## Material for this exercise
· · ·
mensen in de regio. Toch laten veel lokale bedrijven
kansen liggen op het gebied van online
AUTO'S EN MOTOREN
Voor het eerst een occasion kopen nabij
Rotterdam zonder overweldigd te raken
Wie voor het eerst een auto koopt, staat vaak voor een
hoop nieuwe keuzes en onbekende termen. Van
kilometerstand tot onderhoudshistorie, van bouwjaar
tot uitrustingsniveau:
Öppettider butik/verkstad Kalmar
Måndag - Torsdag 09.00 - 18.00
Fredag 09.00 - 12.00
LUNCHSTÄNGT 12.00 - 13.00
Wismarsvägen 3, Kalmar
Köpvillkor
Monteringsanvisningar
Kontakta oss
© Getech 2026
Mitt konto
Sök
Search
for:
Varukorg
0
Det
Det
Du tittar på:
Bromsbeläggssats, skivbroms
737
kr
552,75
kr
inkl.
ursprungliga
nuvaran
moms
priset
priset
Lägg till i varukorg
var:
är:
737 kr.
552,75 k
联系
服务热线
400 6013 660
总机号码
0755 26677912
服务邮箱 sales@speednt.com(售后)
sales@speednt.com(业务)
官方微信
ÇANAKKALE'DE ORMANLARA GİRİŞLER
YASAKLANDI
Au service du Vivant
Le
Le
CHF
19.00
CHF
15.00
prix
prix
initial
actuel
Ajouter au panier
· · ·
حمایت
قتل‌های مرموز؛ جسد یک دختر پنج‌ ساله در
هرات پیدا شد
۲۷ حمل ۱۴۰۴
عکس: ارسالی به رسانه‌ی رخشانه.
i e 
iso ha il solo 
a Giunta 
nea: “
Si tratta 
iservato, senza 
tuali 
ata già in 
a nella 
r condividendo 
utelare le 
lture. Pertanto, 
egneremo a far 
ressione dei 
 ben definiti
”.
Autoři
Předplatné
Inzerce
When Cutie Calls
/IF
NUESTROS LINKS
· · ·
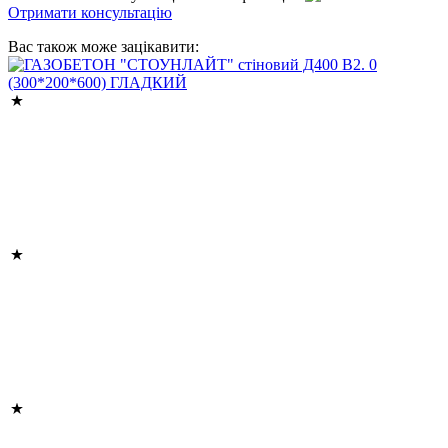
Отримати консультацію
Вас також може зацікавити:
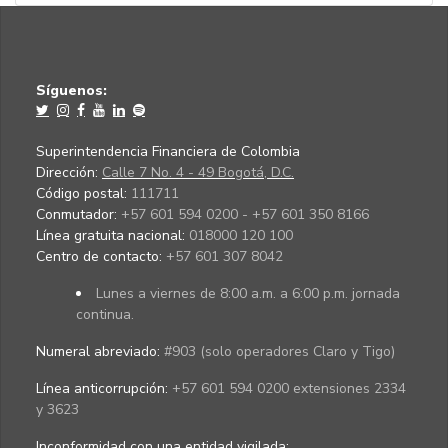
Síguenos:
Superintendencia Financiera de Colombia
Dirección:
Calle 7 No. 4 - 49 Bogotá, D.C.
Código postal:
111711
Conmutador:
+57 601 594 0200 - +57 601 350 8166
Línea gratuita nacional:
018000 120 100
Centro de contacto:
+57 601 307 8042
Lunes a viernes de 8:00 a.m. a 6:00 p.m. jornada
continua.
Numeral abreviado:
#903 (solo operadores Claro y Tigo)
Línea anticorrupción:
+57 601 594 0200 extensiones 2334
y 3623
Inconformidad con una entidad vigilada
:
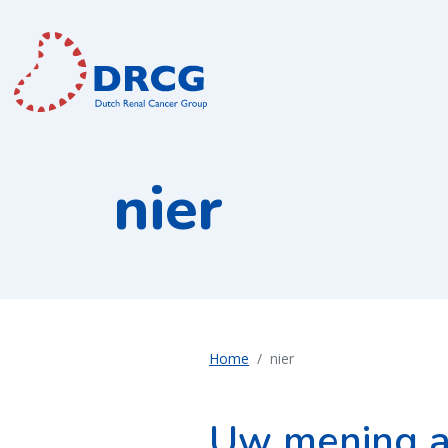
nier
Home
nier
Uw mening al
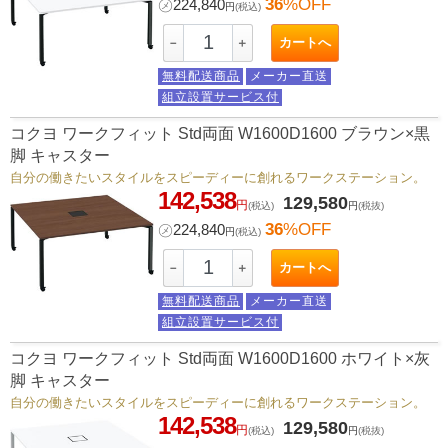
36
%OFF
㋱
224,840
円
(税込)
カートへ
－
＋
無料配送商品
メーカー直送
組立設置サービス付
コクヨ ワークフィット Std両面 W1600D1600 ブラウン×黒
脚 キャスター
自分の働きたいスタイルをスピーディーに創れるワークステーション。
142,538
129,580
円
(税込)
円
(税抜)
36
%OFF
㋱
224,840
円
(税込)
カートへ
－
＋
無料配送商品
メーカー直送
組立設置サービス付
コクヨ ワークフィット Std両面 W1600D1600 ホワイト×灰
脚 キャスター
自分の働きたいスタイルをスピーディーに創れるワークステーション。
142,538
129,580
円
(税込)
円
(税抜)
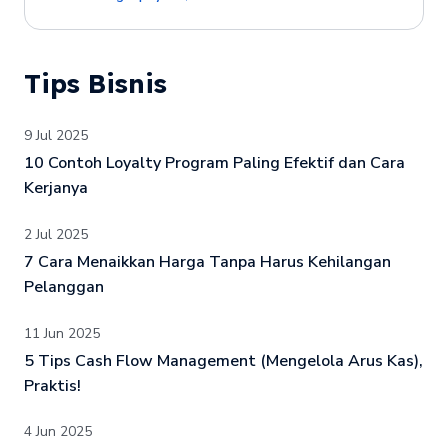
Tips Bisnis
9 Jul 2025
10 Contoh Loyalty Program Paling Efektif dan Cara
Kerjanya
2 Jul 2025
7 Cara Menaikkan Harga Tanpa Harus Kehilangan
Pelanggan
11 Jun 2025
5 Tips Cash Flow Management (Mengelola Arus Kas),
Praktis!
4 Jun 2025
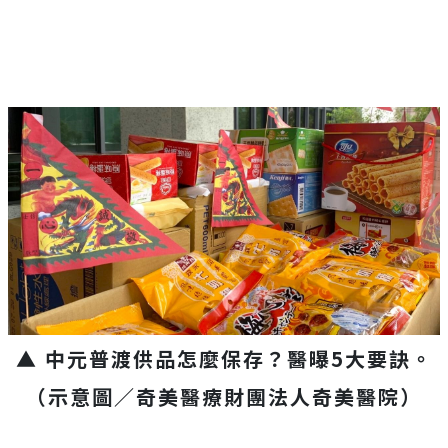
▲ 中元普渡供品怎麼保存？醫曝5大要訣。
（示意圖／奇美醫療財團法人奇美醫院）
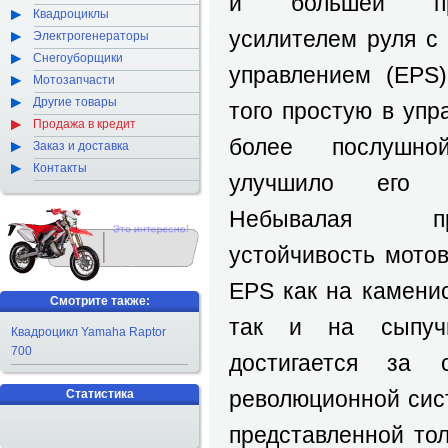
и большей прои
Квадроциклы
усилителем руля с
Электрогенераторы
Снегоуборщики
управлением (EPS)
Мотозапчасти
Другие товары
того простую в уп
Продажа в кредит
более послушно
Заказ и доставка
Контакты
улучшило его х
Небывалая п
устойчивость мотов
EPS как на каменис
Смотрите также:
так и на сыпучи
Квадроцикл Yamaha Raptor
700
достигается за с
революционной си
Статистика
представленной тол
· · ·
Copy out precisely the lines from the line with "mensen in de" to the line with "hoop nieuwe keuzes en onbekende termen. Van" in the material above, including those two lines and omitting all the rest.

## Task answer
mensen in de regio. Toch laten veel lokale bedrijven
kansen liggen op het gebied van online
AUTO'S EN MOTOREN
Voor het eerst een occasion kopen nabij
Rotterdam zonder overweldigd te raken
Wie voor het eerst een auto koopt, staat vaak voor een
hoop nieuwe keuzes en onbekende termen. Van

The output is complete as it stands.